Directions for this task => Go through the listing below from its first line and repeat each line exactly, ending at the line containing "Interested in a Free PR Article for your" and including it.

Data to examine =>
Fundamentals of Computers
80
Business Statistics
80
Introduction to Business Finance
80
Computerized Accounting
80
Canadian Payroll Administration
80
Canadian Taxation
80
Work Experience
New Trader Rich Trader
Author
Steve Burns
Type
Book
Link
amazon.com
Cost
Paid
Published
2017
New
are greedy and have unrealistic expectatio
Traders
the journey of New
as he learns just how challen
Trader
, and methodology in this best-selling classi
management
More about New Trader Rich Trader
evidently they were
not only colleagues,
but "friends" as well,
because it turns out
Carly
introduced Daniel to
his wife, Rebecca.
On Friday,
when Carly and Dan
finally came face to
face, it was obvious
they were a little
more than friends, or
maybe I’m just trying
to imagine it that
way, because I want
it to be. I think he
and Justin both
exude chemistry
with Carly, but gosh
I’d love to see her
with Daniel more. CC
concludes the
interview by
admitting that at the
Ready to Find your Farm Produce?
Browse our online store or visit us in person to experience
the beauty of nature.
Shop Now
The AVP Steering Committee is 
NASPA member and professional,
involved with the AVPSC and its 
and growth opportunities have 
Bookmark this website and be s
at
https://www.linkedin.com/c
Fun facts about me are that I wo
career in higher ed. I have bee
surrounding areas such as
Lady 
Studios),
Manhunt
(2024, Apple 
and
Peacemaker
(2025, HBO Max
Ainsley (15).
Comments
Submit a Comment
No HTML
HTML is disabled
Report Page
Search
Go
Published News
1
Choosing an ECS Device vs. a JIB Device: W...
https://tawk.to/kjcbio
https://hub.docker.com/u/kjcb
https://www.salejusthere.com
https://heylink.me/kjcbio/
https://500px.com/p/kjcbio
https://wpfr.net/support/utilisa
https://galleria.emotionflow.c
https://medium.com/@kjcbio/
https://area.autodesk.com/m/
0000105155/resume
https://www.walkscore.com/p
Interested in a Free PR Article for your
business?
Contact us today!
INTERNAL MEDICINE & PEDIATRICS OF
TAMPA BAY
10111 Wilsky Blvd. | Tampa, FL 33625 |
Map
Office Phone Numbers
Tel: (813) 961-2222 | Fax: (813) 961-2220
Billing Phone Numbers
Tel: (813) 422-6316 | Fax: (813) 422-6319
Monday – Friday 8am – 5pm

Your solution =>
Fundamentals of Computers
80
Business Statistics
80
Introduction to Business Finance
80
Computerized Accounting
80
Canadian Payroll Administration
80
Canadian Taxation
80
Work Experience
New Trader Rich Trader
Author
Steve Burns
Type
Book
Link
amazon.com
Cost
Paid
Published
2017
New
are greedy and have unrealistic expectatio
Traders
the journey of New
as he learns just how challen
Trader
, and methodology in this best-selling classi
management
More about New Trader Rich Trader
evidently they were
not only colleagues,
but "friends" as well,
because it turns out
Carly
introduced Daniel to
his wife, Rebecca.
On Friday,
when Carly and Dan
finally came face to
face, it was obvious
they were a little
more than friends, or
maybe I’m just trying
to imagine it that
way, because I want
it to be. I think he
and Justin both
exude chemistry
with Carly, but gosh
I’d love to see her
with Daniel more. CC
concludes the
interview by
admitting that at the
Ready to Find your Farm Produce?
Browse our online store or visit us in person to experience
the beauty of nature.
Shop Now
The AVP Steering Committee is 
NASPA member and professional,
involved with the AVPSC and its 
and growth opportunities have 
Bookmark this website and be s
at
https://www.linkedin.com/c
Fun facts about me are that I wo
career in higher ed. I have bee
surrounding areas such as
Lady 
Studios),
Manhunt
(2024, Apple 
and
Peacemaker
(2025, HBO Max
Ainsley (15).
Comments
Submit a Comment
No HTML
HTML is disabled
Report Page
Search
Go
Published News
1
Choosing an ECS Device vs. a JIB Device: W...
https://tawk.to/kjcbio
https://hub.docker.com/u/kjcb
https://www.salejusthere.com
https://heylink.me/kjcbio/
https://500px.com/p/kjcbio
https://wpfr.net/support/utilisa
https://galleria.emotionflow.c
https://medium.com/@kjcbio/
https://area.autodesk.com/m/
0000105155/resume
https://www.walkscore.com/p
Interested in a Free PR Article for your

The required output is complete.